Interrogating the structure and function of the human voltage-gated proton channel (hH _v 1) with a fluorescence noncanonical amino acid.

The human voltage-gated proton channel (hH _v 1) is a dimer of voltage-sensor domains (VSDs) containing highly selective proton permeation pathways in each monomer. In addition to voltage, hH _v 1 is regulated by other stimuli, including pH gradients, mechanical forces, and ligands such as Zn ²⁺ . Aside from the VSDs, this membrane protein contains an N-terminal domain and a C-terminal coiled-coil domain (CC) formed between the monomers.
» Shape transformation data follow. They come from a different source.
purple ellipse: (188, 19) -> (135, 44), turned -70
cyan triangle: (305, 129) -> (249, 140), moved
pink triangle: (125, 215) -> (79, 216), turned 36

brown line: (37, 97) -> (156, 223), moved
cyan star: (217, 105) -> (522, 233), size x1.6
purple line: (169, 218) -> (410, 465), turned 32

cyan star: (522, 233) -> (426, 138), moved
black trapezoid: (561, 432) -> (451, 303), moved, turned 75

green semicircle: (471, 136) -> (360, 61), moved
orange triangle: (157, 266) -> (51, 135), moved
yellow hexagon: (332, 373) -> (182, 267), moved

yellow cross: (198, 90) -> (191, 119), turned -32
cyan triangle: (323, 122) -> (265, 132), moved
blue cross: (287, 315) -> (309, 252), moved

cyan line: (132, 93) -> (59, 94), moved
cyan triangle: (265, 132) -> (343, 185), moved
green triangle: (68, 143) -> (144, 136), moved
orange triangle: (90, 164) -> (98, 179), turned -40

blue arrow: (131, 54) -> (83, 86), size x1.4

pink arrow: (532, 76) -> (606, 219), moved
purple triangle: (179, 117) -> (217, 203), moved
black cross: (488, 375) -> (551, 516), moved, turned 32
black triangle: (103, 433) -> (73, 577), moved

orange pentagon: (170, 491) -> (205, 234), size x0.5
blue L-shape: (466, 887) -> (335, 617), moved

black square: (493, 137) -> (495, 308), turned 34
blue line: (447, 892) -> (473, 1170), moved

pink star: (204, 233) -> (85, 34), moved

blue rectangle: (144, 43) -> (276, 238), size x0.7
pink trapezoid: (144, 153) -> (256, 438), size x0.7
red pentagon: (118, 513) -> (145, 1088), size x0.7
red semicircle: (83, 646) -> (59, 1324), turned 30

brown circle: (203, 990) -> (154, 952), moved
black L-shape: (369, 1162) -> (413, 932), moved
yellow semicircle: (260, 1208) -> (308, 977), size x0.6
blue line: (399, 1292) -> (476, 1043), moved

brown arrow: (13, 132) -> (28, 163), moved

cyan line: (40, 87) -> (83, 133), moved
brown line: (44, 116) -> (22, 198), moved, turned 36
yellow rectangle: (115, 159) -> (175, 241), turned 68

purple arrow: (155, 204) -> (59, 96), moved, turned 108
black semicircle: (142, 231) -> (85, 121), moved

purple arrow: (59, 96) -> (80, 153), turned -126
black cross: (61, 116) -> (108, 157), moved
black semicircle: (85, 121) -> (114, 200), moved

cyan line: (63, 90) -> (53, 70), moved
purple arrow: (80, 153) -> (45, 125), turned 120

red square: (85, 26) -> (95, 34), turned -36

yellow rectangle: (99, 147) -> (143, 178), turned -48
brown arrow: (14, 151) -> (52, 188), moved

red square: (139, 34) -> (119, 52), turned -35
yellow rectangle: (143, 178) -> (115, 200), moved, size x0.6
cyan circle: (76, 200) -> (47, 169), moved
To address the need for direct measurements of conformational rearrangements in hH _v 1, we developed a Förster resonance energy transfer (FRET) approach to measuring the conformational rearrangements in full-length hH _v 1 purified from E. coli . We used genetic code expansion (GCE) to generate a library of 14 full-length hH _v 1 constructs, each incorporating the fluorescent noncanonical amino acid acridon-2-ylalanine (Acd) at a different site throughout the various structural domains. Following the expression and purification of these hH _v 1-Acd proteins, we found that 12 sites yielded stable and functional proton-permeable channels. The fluorescence properties of Acd at each site showed small site-specific differences. Furthermore, we measured site-specific FRET efficiencies from tryptophan (Trp) and tyrosine (Tyr) to Acd in the hH _v 1-Acd proteins and found results consistent with correct folding in detergent micelles. Notably, the addition of Zn ²⁺ produced reversible changes in FRET, with affected residues clustered on the intracellular side of the channel.